=== WHAT YOU WILL DO ===
Which lines in the data below contain the word "System"? Return each of them.

Collected data
---

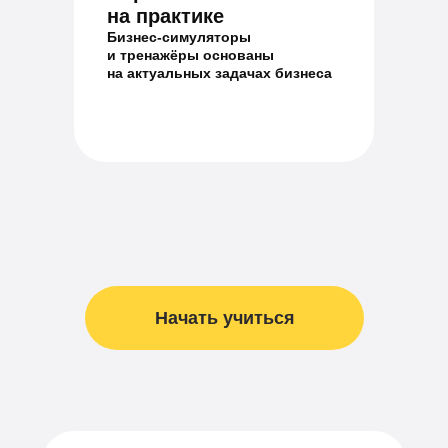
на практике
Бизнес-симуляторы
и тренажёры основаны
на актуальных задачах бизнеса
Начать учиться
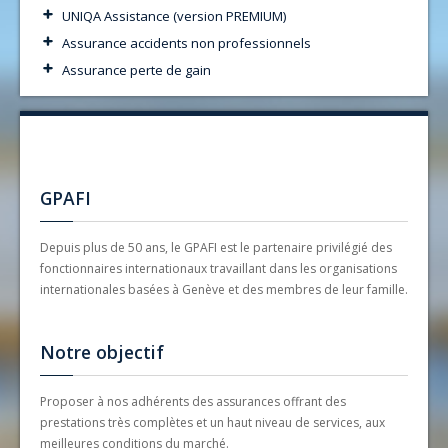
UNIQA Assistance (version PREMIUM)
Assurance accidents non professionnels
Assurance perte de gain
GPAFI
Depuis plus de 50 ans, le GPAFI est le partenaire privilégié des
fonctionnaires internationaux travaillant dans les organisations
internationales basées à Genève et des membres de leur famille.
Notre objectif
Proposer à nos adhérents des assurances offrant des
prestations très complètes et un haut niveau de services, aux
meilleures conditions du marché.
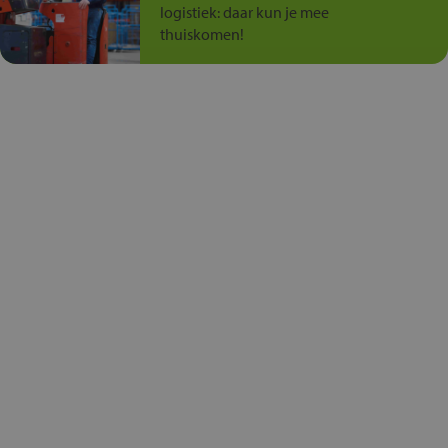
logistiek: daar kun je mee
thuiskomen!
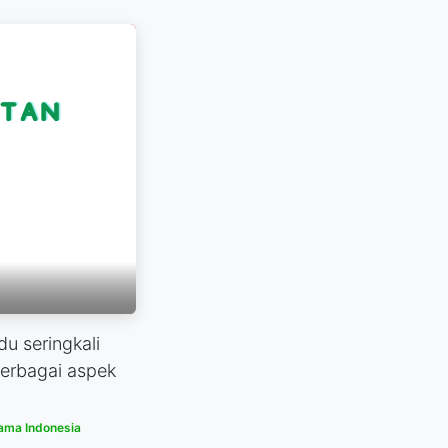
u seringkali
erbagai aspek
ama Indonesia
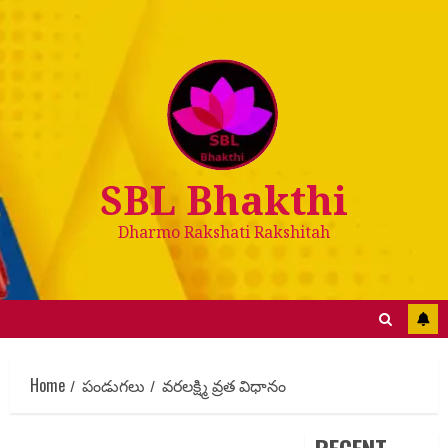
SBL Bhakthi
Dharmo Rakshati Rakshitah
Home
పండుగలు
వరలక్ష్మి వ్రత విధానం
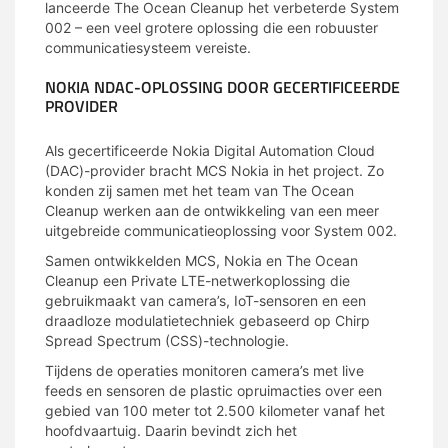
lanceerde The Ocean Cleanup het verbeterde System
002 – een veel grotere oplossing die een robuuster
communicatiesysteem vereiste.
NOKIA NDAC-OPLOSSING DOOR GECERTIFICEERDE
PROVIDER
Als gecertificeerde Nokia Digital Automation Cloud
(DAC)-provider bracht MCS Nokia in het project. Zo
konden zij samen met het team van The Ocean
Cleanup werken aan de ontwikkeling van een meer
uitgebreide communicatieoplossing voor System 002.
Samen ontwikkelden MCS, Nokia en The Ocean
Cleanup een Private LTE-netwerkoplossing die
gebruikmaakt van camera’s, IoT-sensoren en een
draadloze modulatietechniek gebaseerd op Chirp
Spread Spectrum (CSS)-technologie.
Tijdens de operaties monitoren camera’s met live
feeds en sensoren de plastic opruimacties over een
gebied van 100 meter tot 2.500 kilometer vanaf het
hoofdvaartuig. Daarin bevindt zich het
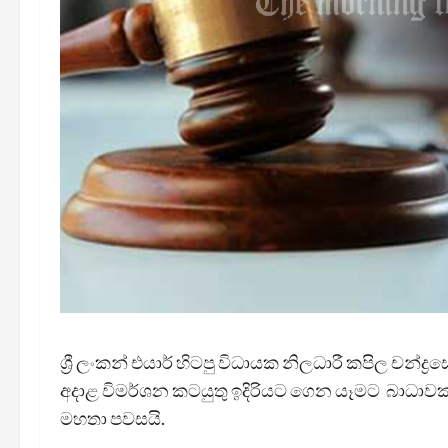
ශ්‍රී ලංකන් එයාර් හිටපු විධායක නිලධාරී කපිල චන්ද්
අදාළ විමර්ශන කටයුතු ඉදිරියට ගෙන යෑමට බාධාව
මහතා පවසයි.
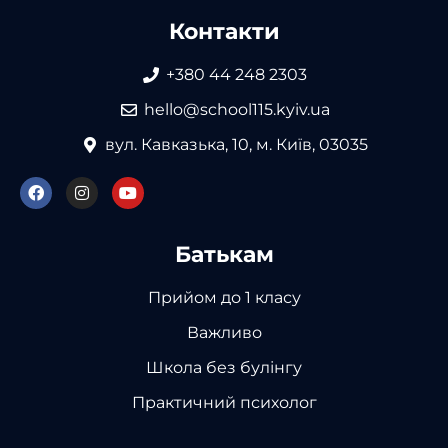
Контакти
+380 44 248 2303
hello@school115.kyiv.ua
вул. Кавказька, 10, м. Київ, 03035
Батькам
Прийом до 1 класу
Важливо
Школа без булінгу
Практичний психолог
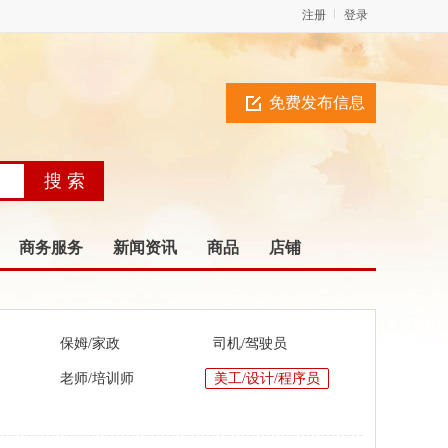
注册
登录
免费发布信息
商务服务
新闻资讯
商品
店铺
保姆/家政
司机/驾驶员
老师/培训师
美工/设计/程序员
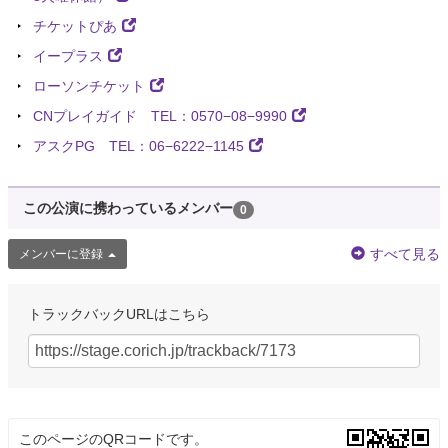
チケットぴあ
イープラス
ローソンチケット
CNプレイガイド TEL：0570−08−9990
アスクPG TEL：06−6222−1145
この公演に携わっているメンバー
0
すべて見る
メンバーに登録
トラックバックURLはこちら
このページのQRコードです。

---

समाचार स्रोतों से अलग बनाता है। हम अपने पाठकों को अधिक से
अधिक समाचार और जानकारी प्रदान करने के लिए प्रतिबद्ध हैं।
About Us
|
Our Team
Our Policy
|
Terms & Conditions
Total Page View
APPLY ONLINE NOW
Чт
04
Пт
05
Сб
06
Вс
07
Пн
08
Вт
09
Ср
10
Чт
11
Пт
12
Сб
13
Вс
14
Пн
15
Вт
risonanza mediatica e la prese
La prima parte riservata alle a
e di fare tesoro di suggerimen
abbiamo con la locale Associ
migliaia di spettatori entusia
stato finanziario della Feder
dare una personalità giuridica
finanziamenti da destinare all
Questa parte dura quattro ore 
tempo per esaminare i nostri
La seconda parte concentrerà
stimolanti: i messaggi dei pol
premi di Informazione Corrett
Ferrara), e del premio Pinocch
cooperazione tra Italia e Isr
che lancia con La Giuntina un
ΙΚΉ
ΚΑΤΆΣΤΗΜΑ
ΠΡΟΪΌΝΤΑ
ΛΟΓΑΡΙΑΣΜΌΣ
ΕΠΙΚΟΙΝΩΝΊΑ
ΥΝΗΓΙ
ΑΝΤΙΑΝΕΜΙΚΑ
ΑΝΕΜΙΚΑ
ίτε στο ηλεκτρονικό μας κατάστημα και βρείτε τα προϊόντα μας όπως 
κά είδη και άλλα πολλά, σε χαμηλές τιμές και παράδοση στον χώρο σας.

---

=== WRITTEN RESPONSE ===
lanceerde The Ocean Cleanup het verbeterde System
uitgebreide communicatieoplossing voor System 002.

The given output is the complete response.